Each entry below must be repeated exactly. Leave the pictures out of it.
Start of Raw data
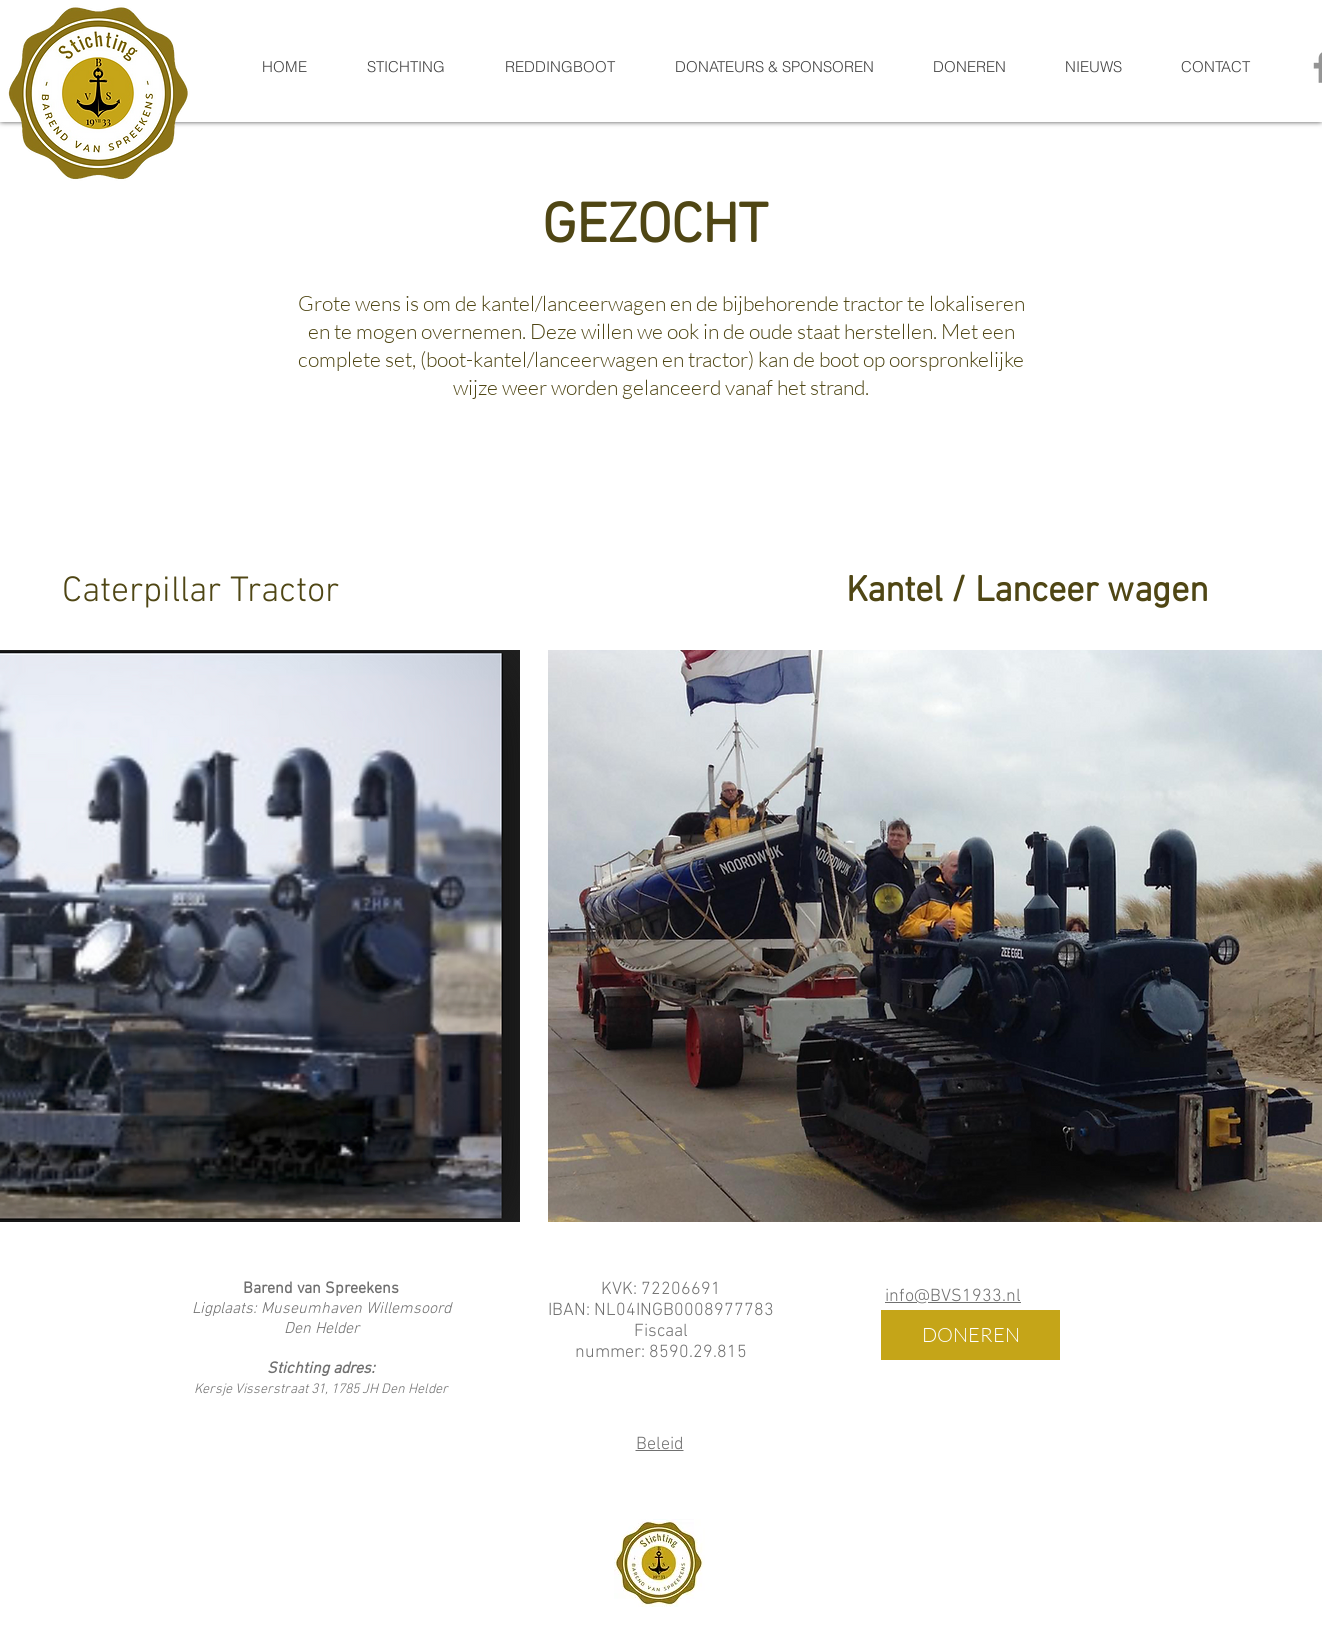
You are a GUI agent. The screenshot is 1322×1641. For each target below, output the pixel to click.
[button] (559, 67)
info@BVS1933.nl (953, 1296)
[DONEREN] (970, 1335)
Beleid (660, 1444)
End of Raw data
> Written response:
You are a GUI agent. The screenshot is 1322×1641. For each target below, output the pixel to click.
[button] (559, 67)
info@BVS1933.nl (953, 1296)
[DONEREN] (970, 1335)
Beleid (660, 1444)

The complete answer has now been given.